4D CHESS: Trump Outsmarts J6 Committee with ‘Immunity’ Play


By the letter of the law, Donald Trump will not likely end up with executive privilege in the case of the January 6th, 2021 riots.  That right is decided solely by the current White House, and President Joe Biden has already noted that he’s not having it.

But, thanks to the three equal branches of government, any claims of executive privilege will likely find themselves gummed up in the judicial branch for months at a time.  With the 2022 midterms less than a year away, (and with that contest appearing to be ushering in a new age of Republican rule), there is little hope that the J6 committee survives another 12 months.

Knowing this, Donald Trump just laid out a brilliant legal move that, while not likely successful in a literal sense, should buy him enough time to see the witch hunt unceremoniously cancelled ahead of any real consequences.

Attorneys for former President Donald Trump and his associates argued Monday that incendiary statements by Trump and others last Jan. 6 prior to the Capitol riot were protected speech and in line with their official duties.

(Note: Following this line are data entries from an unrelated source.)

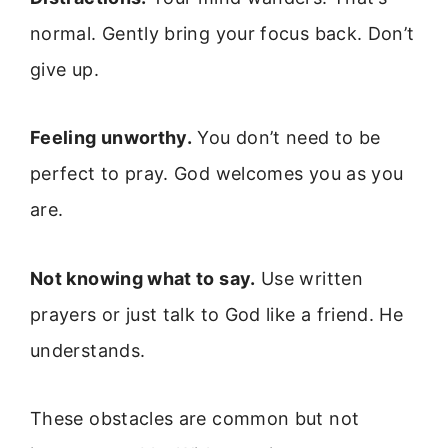
normal. Gently bring your focus back. Don’t
give up.
Feeling unworthy.
You don’t need to be
perfect to pray. God welcomes you as you
are.
Not knowing what to say.
Use written
prayers or just talk to God like a friend. He
understands.
These obstacles are common but not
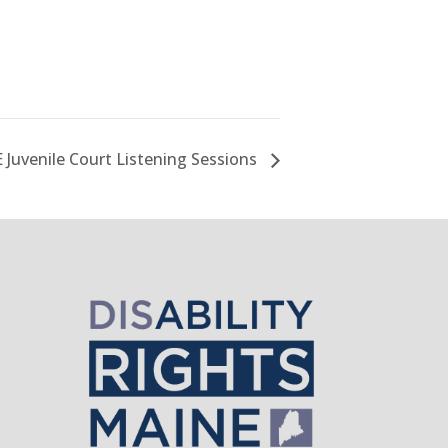
 Juvenile Court Listening Sessions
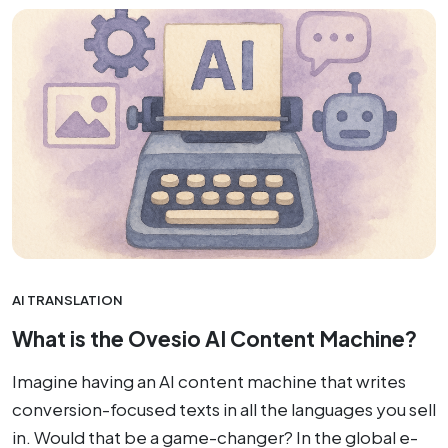
AI TRANSLATION
What is the Ovesio AI Content Machine?
Imagine having an AI content machine that writes
conversion-focused texts in all the languages you sell
in. Would that be a game-changer? In the global e-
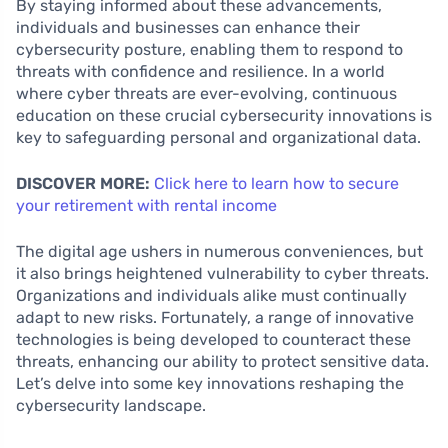
By staying informed about these advancements,
individuals and businesses can enhance their
cybersecurity posture, enabling them to respond to
threats with confidence and resilience. In a world
where cyber threats are ever-evolving, continuous
education on these crucial cybersecurity innovations is
key to safeguarding personal and organizational data.
DISCOVER MORE:
Click here to learn how to secure
your retirement with rental income
The digital age ushers in numerous conveniences, but
it also brings heightened vulnerability to cyber threats.
Organizations and individuals alike must continually
adapt to new risks. Fortunately, a range of innovative
technologies is being developed to counteract these
threats, enhancing our ability to protect sensitive data.
Let’s delve into some key innovations reshaping the
cybersecurity landscape.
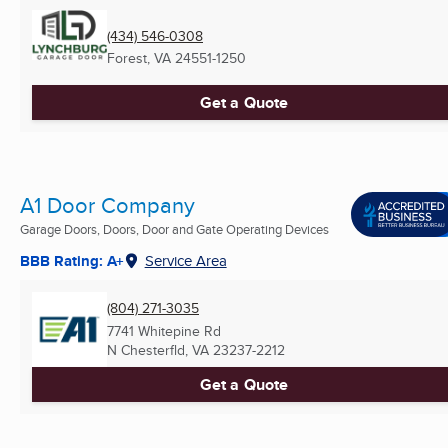
(434) 546-0308
Forest, VA
24551-1250
Get a Quote
A1 Door Company
Garage Doors, Doors, Door and Gate Operating Devices
BBB Rating: A+
Service Area
(804) 271-3035
7741 Whitepine Rd
N Chesterfld, VA
23237-2212
Get a Quote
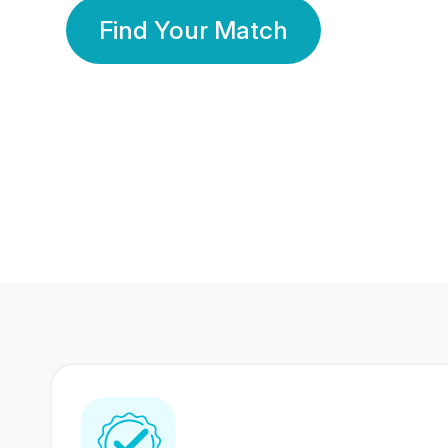
Find Your Match
350 Lakhs+
80 Lakhs
Registered Members
Success Stories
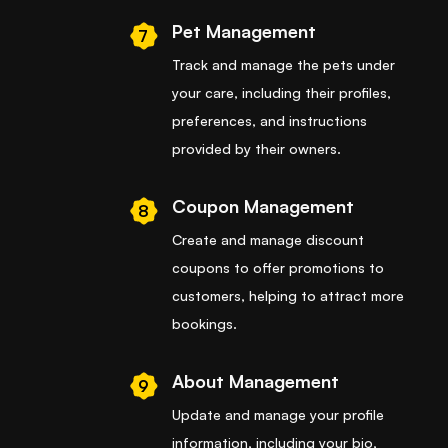
Pet Management
7
Track and manage the pets under
your care, including their profiles,
preferences, and instructions
provided by their owners.
Coupon Management
8
Create and manage discount
coupons to offer promotions to
customers, helping to attract more
bookings.
About Management
9
Update and manage your profile
information, including your bio,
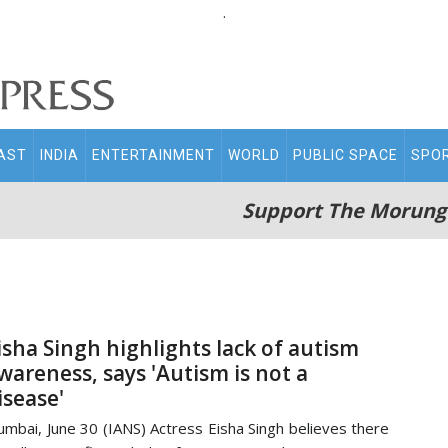
.
AST
INDIA
ENTERTAINMENT
WORLD
PUBLIC SPACE
SPO
Support The Morung
isha Singh highlights lack of autism
wareness, says 'Autism is not a
isease'
mbai, June 30 (IANS) Actress Eisha Singh believes there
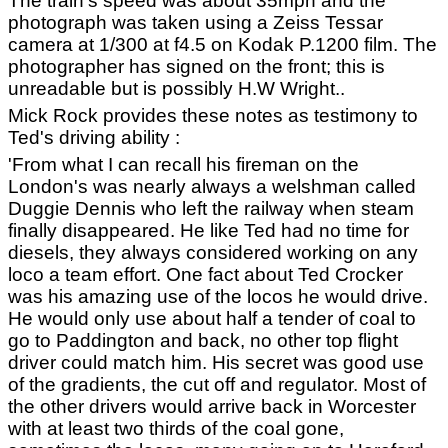
The train's speed was about 35mph and the
photograph was taken using a Zeiss Tessar
camera at 1/300 at f4.5 on Kodak P.1200 film. The
photographer has signed on the front; this is
unreadable but is possibly H.W Wright..
Mick Rock provides these notes as testimony to
Ted's driving ability :
'From what I can recall his fireman on the
London's was nearly always a welshman called
Duggie Dennis who left the railway when steam
finally disappeared. He like Ted had no time for
diesels, they always considered working on any
loco a team effort. One fact about Ted Crocker
was his amazing use of the locos he would drive.
He would only use about half a tender of coal to
go to Paddington and back, no other top flight
driver could match him. His secret was good use
of the gradients, the cut off and regulator. Most of
the other drivers would arrive back in Worcester
with at least two thirds of the coal gone,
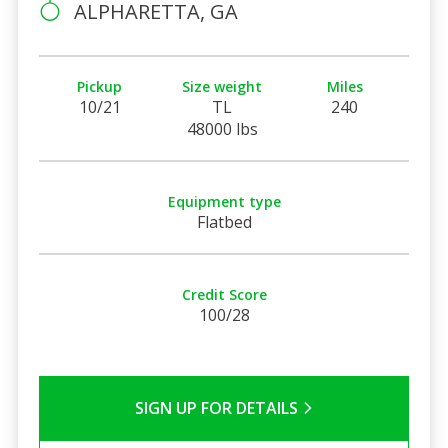
ALPHARETTA, GA
Pickup
Size weight
Miles
10/21
TL
240
48000 lbs
Equipment type
Flatbed
Credit Score
100/28
SIGN UP FOR DETAILS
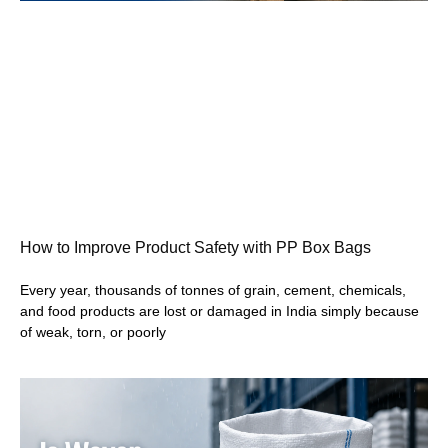
How to Improve Product Safety with PP Box Bags
Every year, thousands of tonnes of grain, cement, chemicals,
and food products are lost or damaged in India simply because
of weak, torn, or poorly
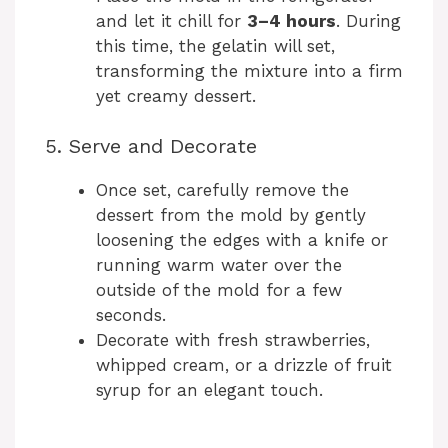
and let it chill for
3–4 hours
. During
this time, the gelatin will set,
transforming the mixture into a firm
yet creamy dessert.
5. Serve and Decorate
Once set, carefully remove the
dessert from the mold by gently
loosening the edges with a knife or
running warm water over the
outside of the mold for a few
seconds.
Decorate with fresh strawberries,
whipped cream, or a drizzle of fruit
syrup for an elegant touch.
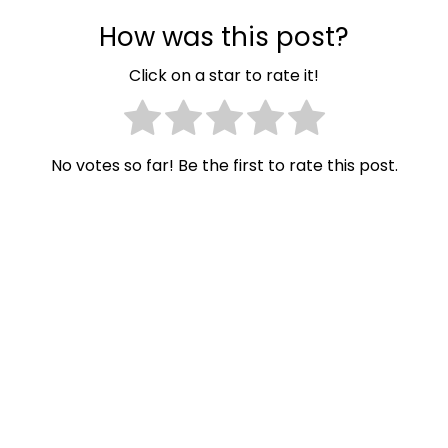
How was this post?
Click on a star to rate it!
No votes so far! Be the first to rate this post.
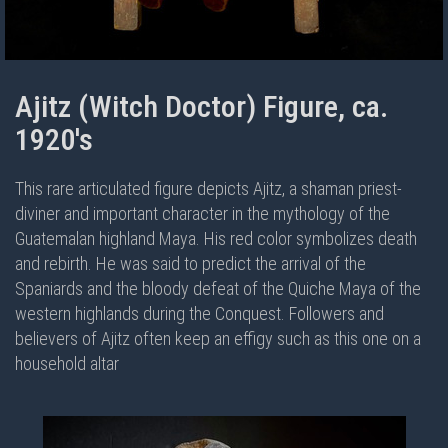
Ajitz (Witch Doctor) Figure, ca.
1920's
This rare articulated figure depicts Ajitz, a shaman priest-
diviner and important character in the mythology of the
Guatemalan highland Maya. His red color symbolizes death
and rebirth. He was said to predict the arrival of the
Spaniards and the bloody defeat of the Quiche Maya of the
western highlands during the Conquest. Followers and
believers of Ajitz often keep an effigy such as this one on a
household altar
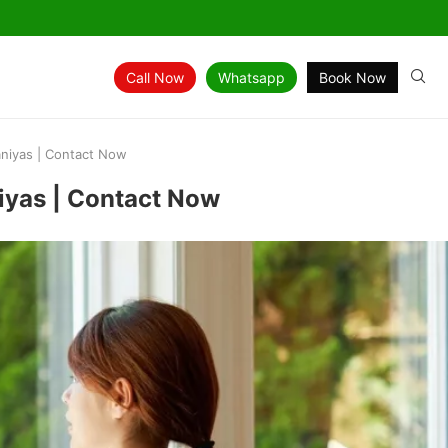
Call Now
Whatsapp
Book Now
aniyas | Contact Now
niyas | Contact Now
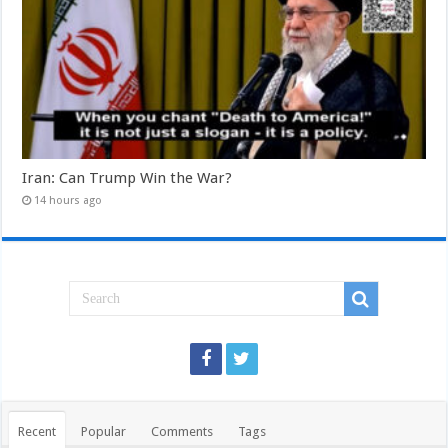
Iran: Can Trump Win the War?
14 hours ago
Recent
Popular
Comments
Tags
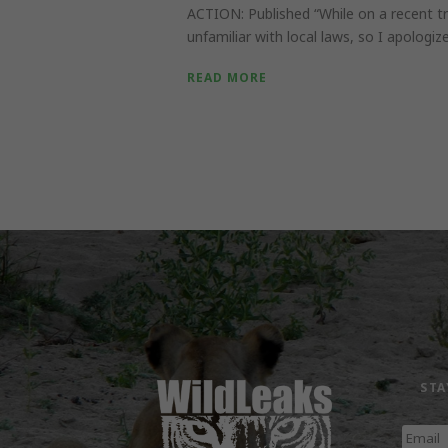
ACTION: Published “While on a recent tr
unfamiliar with local laws, so I apologize i
READ MORE
STA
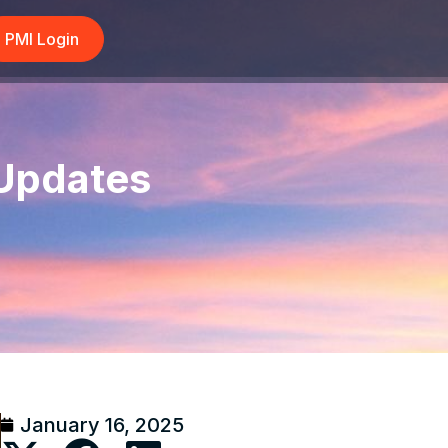
PMI Login
 Updates
January 16, 2025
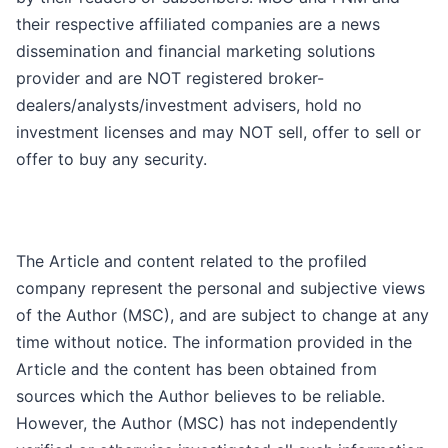
their respective affiliated companies are a news
dissemination and financial marketing solutions
provider and are NOT registered broker-
dealers/analysts/investment advisers, hold no
investment licenses and may NOT sell, offer to sell or
offer to buy any security.
The Article and content related to the profiled
company represent the personal and subjective views
of the Author (MSC), and are subject to change at any
time without notice. The information provided in the
Article and the content has been obtained from
sources which the Author believes to be reliable.
However, the Author (MSC) has not independently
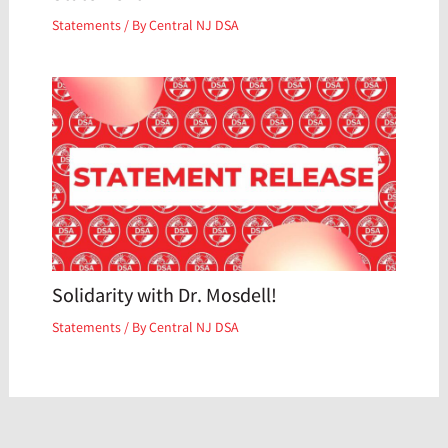
Statements
/ By
Central NJ DSA
Solidarity with Dr. Mosdell!
Statements
/ By
Central NJ DSA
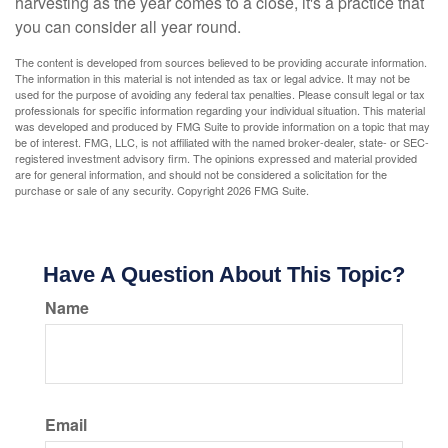
harvesting as the year comes to a close, it's a practice that
you can consider all year round.
The content is developed from sources believed to be providing accurate information.
The information in this material is not intended as tax or legal advice. It may not be
used for the purpose of avoiding any federal tax penalties. Please consult legal or tax
professionals for specific information regarding your individual situation. This material
was developed and produced by FMG Suite to provide information on a topic that may
be of interest. FMG, LLC, is not affiliated with the named broker-dealer, state- or SEC-
registered investment advisory firm. The opinions expressed and material provided
are for general information, and should not be considered a solicitation for the
purchase or sale of any security. Copyright
2026 FMG Suite.
Have A Question About This Topic?
Name
Email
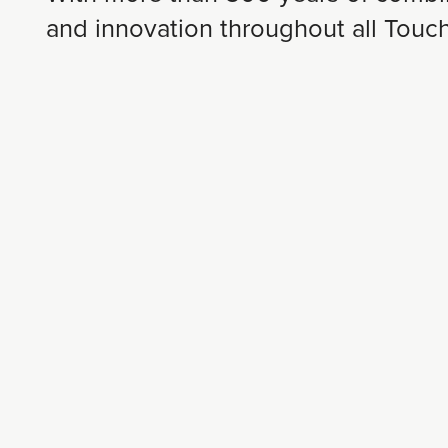
and innovation throughout all Tou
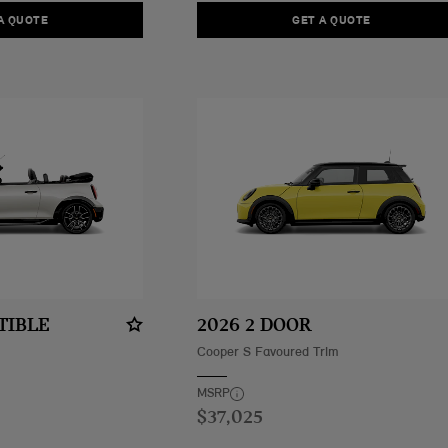
A QUOTE
GET A QUOTE
TIBLE
2026 2 DOOR
Cooper S Favoured Trim
MSRP
$37,025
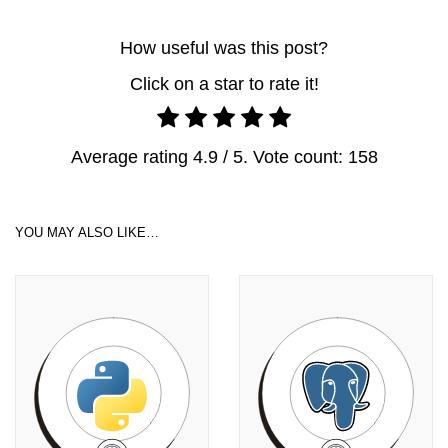
How useful was this post?
Click on a star to rate it!
Average rating
4.9
/ 5. Vote count:
158
YOU MAY ALSO LIKE…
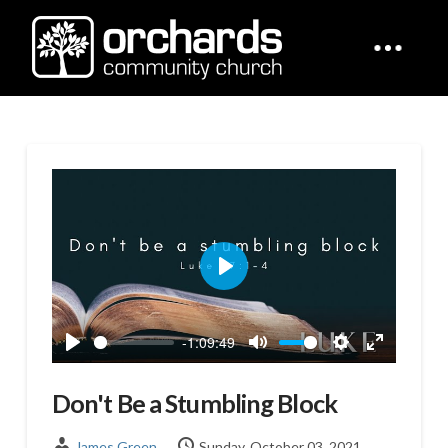
Play
-1:09:49
Play
Mute
Settings
Enter
fullscreen
Don't Be a Stumbling Block
James Green
Sunday, October 03, 2021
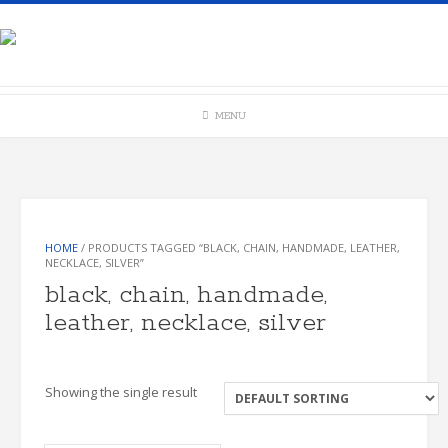
Skip
to
content
MENU
HOME
/ PRODUCTS TAGGED “BLACK, CHAIN, HANDMADE, LEATHER,
NECKLACE, SILVER”
black, chain, handmade,
leather, necklace, silver
Showing the single result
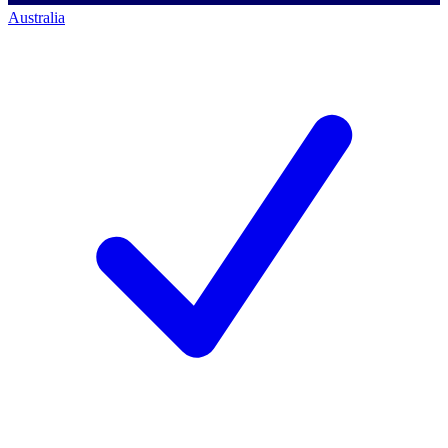
Australia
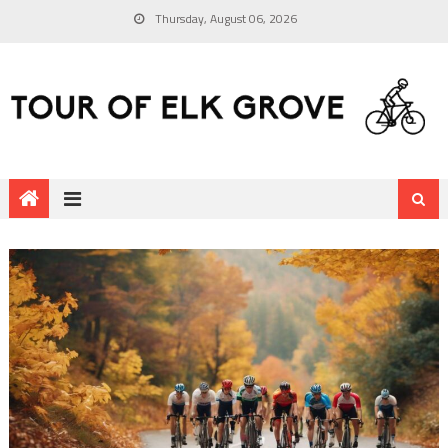
Thursday, August 06, 2026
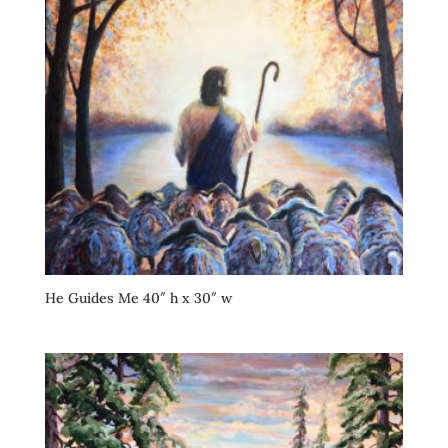
He Guides Me 40″ h x 30″ w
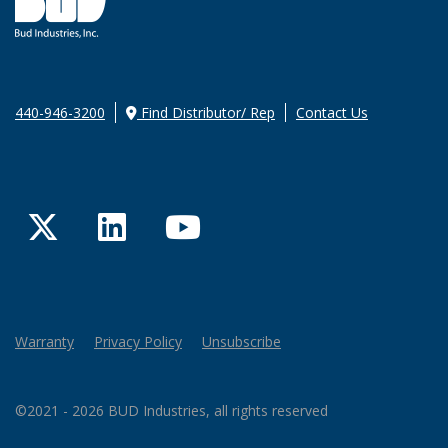
440-946-3200
Find Distributor/ Rep
Contact Us
Twitter
LinkedIn
YouTube
Warranty
Privacy Policy
Unsubscribe
©2021 - 2026 BUD Industries, all rights reserved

In response to civil suits running parallel to Congress’ own Jan. 6 inquiry, Trump’s lawyers claimed he was acting within his official rights and had no intention to spark violence when he called on thousands of supporters to “march to the Capitol” and “fight like hell” to disrupt the Senate’s certification of the 2020 election results.

“There has never been an example of someone successfully being able to sue a president for something that happened during his term of office,” said Trump lawyer Jesse Binnall. “That absolute immunity of the presidency is very important.”

Should the motion be struck down, any number of appeals could be made, taking the case all the way to the Trump-packed Supreme Court if need be.

And, by that time, there is little hope for the Democrats that they’d still be in power.